**Task goal:** Line by line, return the listing exactly, without any of the images.

**Data supplied:**
Content starts
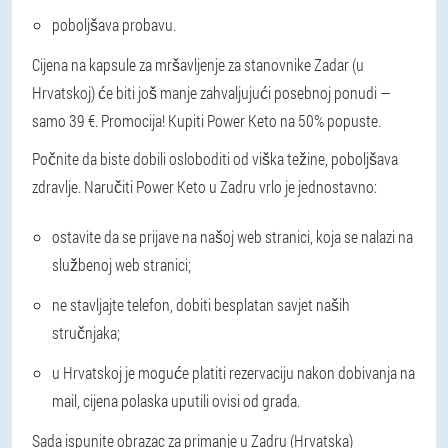
poboljšava probavu.
Cijena na kapsule za mršavljenje za stanovnike Zadar (u
Hrvatskoj) će biti još manje zahvaljujući posebnoj ponudi —
samo 39 €. Promocija! Kupiti Power Keto na 50% popuste.
Počnite da biste dobili osloboditi od viška težine, poboljšava
zdravlje. Naručiti Power Keto u Zadru vrlo je jednostavno:
ostavite da se prijave na našoj web stranici, koja se nalazi na
službenoj web stranici;
ne stavljajte telefon, dobiti besplatan savjet naših
stručnjaka;
u Hrvatskoj je moguće platiti rezervaciju nakon dobivanja na
mail, cijena polaska uputili ovisi od grada.
Sada ispunite obrazac za primanje u Zadru (Hrvatska)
Content ends
**Task answer:**
poboljšava probavu.
Cijena na kapsule za mršavljenje za stanovnike Zadar (u
Hrvatskoj) će biti još manje zahvaljujući posebnoj ponudi —
samo 39 €. Promocija! Kupiti Power Keto na 50% popuste.
Počnite da biste dobili osloboditi od viška težine, poboljšava
zdravlje. Naručiti Power Keto u Zadru vrlo je jednostavno:
ostavite da se prijave na našoj web stranici, koja se nalazi na
službenoj web stranici;
ne stavljajte telefon, dobiti besplatan savjet naših
stručnjaka;
u Hrvatskoj je moguće platiti rezervaciju nakon dobivanja na
mail, cijena polaska uputili ovisi od grada.
Sada ispunite obrazac za primanje u Zadru (Hrvatska)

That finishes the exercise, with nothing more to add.